Mounting evidence has demonstrated that hesperidin possesses an inhibitory effect against the development of neurodegenerative conditions such as Alzheimer’s and Parkinson’s diseases [84,85,86,87]. It showed involvement of immunity in the development and progression of neurodegenerative disorders [88]. Hesperidin’s neuroprotective potential is mediated by the improvement of neural growth factors and endogenous antioxidant defense functions, diminishing neuro-inflammatory and apoptotic pathways. Dietary supplements containing hesperidin can significantly improve cerebral blood flow, cognition, and memory performance [84]. Several investigators have dedicated their effort to explore neuropharmacological mechanisms and the molecular target of citrus flavonoids, including hesperidin [89,90].
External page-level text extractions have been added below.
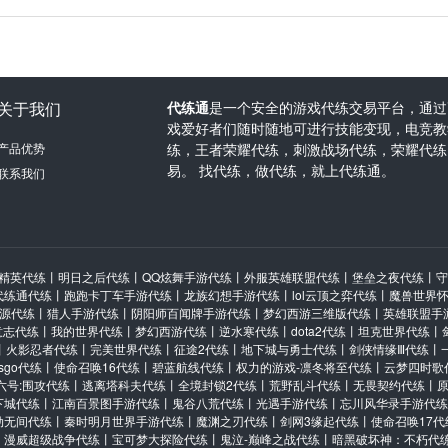
关于我们
代练通
是一个安全的游戏代练交易平台，通过
戏爱好者们随时随地可进行技能变现，电竞教学
产品优势
练，王者荣耀代练，刺激战场代练，荣耀代练
易。 找代练，做代练，就上代练通。
联系我们
精英代练
丨
明日之后代练
丨
QQ炫舞手游代练
丨
外服英雄联盟代练
丨
堡垒之夜代练
丨
守
代练通代练
丨
跑跑卡丁车手游代练
丨
龙族幻想手游代练
丨
lol云顶之弈代练
丨
魔兽世界
源代练
丨
猎人手游代练
丨
阴阳师百闻牌手游代练
丨
梦幻西游三维版代练
丨
英雄联盟手
意志代练
丨
我的世界代练
丨
梦幻西游代练
丨
逆水寒代练
丨
dota2代练
丨
坦克世界代练
丨
丨
火影忍者代练
丨
完美世界代练
丨
征途2代练
丨
地下城与勇士代练
丨
剑侠情缘Ⅲ代练
丨
csgo代练
丨
使命召唤16代练
丨
碧蓝航线代练
丨
权力的游戏-凛冬将至代练
丨
云梦四时歌
六号:围攻代练
丨
逃离塔科夫代练
丨
全境封锁2代练
丨
荒野乱斗代练
丨
无畏契约代练
丨
下城代练
丨
江南百景图手游代练
丨
鬼谷八荒代练
丨
光遇手游代练
丨
忘川风华录手游代练
劫无间代练
丨
秦时明月世界手游代练
丨
魔渊之刃代练
丨
剑网3缘起代练
丨
使命召唤17代
丨
漫威超级战争代练
丨
宝可梦大探险代练
丨
鬼泣-巅峰之战代练
丨
暗黑破坏神：不朽代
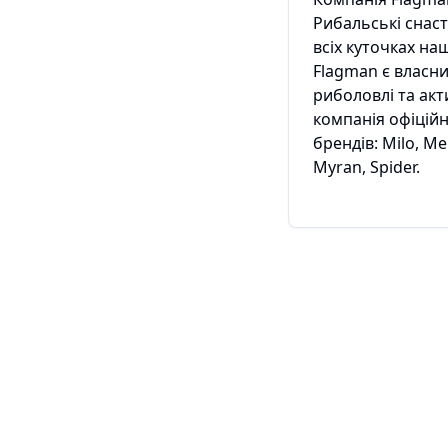
Рибальські снас
всіх куточках наш
Flagman є власн
риболовлі та акти
компанія офіційн
брендів: Milo, Me
Myran, Spider.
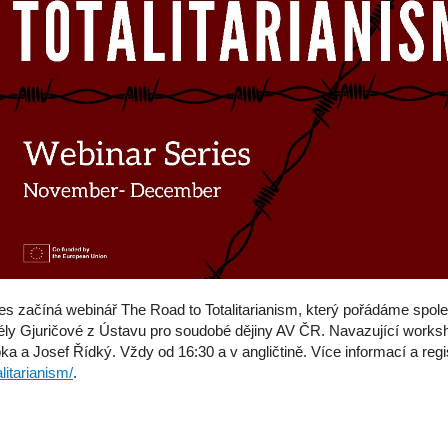
s začíná webinář The Road to Totalitarianism, který pořádáme spole
ly Gjuričové z Ústavu pro soudobé dějiny AV ČR. Navazující worksh
ka a Josef Řídký. Vždy od 16:30 a v angličtině. Více informací a reg
alitarianism/
.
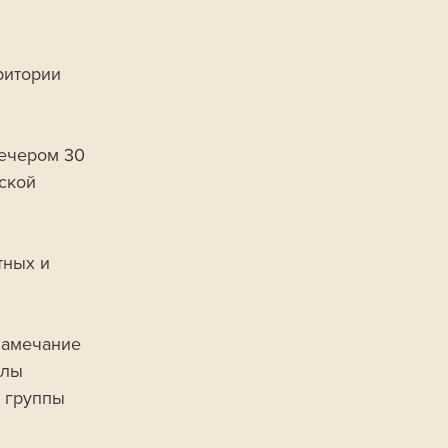
ритории 
ечером 30 
ской 
тных и 
замечание 
лы 
 группы 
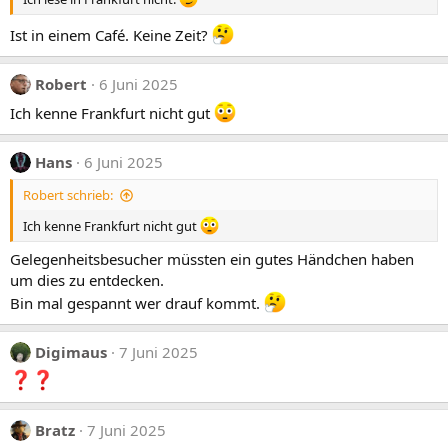
n
e
n
Ist in einem Café. Keine Zeit?
:
Robert
6 Juni 2025
Ich kenne Frankfurt nicht gut
Hans
6 Juni 2025
Robert schrieb:
Ich kenne Frankfurt nicht gut
Gelegenheitsbesucher müssten ein gutes Händchen haben
um dies zu entdecken.
Bin mal gespannt wer drauf kommt.
Digimaus
7 Juni 2025
Bratz
7 Juni 2025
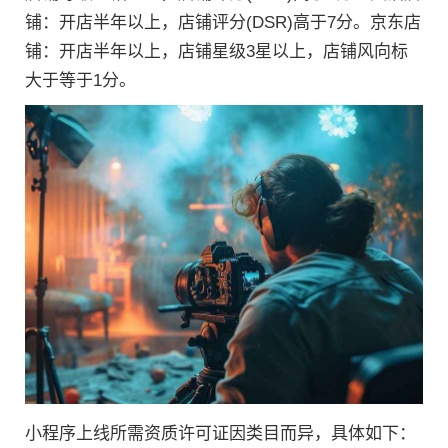
铺：开店半年以上，店铺评分(DSR)高于7分。京东店
铺：开店半年以上，店铺星级3星以上，店铺风向标
大于等于1分。
小程序上线所需资质许可证因类目而异，具体如下：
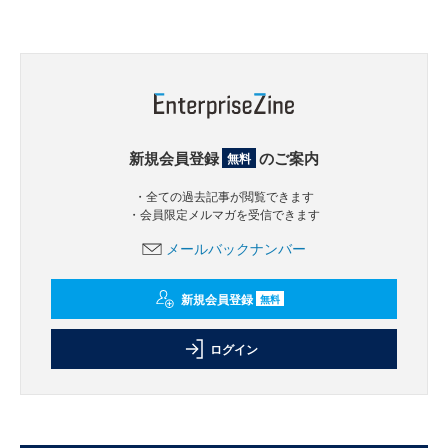
新規会員登録
のご案内
無料
・全ての過去記事が閲覧できます
・会員限定メルマガを受信できます
メールバックナンバー
新規会員登録
無料
ログイン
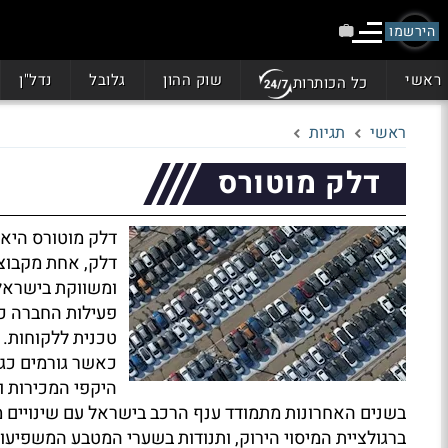
הירשמו
ראשי
שוק ההון
גלובל
נדל"ן
כל הכותרות
ראשי
תגיות
דלק מוטורס
דלק מוטורס היא 
דלק, אחת מקבוצ
ומשווקת בישראל 
פעילות החברה כו
טכנית ללקוחות. 
כאשר גורמים כגו
היקפי המכירות וה
בשנים האחרונות מתמודד ענף הרכב בישראל עם שינויים מש
ברגולציית המיסוי הירוק, ותנודות בשערי המטבע המשפיעות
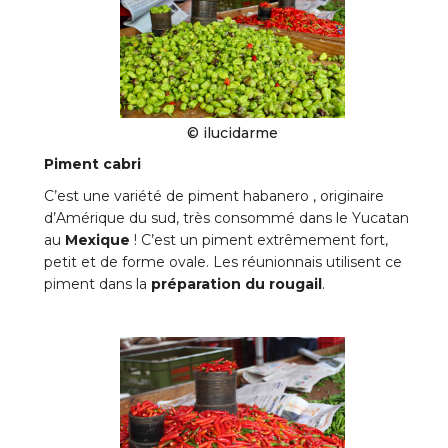
© ilucidarme
Piment cabri
C’est une variété de piment habanero , originaire
d’Amérique du sud, très consommé dans le Yucatan
au
Mexique
! C’est un piment extrêmement fort,
petit et de forme ovale. Les réunionnais utilisent ce
piment dans la
préparation du rougail
.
The potential anti-inflammatory effects of hesperidin for its possible therapeutic application against diverse pathologies have been evaluated [91,92,93,94]. Xiao et al. used it to effectively enhance chondrogenesis (a process that leads to the establishment of cartilage and bone formation) of human mesenchymal stem cells to facilitate cartilage tissue repair [92]. The results presented by Homayouni et al. suggest that hesperidin supplementation may have anti-inflammatory and antihypertensive effects in type 2 diabetes [93].

The increasing antimicrobial resistance to synthetic antibiotics has attracted the interest of scientists in the direction of the use of naturally occurring compounds as effective antibacterial agents [95]. Several reports have demonstrated that hesperidin can also act against different pathogenic bacteria [77,96,97,98]. It can directly inhibit bacterial growth or act indirectly by modulating the expression of virulence factors, both of which reduce microbial pathogenicity. Hesperidin supplementation may be useful as a prophylactic agent against SARS-CoV-2 by blocking several mechanisms of viral infection and replication [99,100].

Hesperidin has also been associated with other, except those mentioned above, beneficial health effects, such as UV protection, wound healing and cutaneous functions [7] and radioprotective protection against ionizing radiation-induced damage [101]. Together with the flavone diosmin, under the trade name Daflon^®, it decreases capillary fragility and is recommended for treating venous circulation disorders (swollen legs, pain, nocturnal cramps) and for treating symptoms due to acute hemorrhoidal attack [102]. Interested readers can find more specific information regarding biological activities of hesperidin as well as the results of the preclinical studies and clinical trials in the recent review papers [65,73,75,84,96].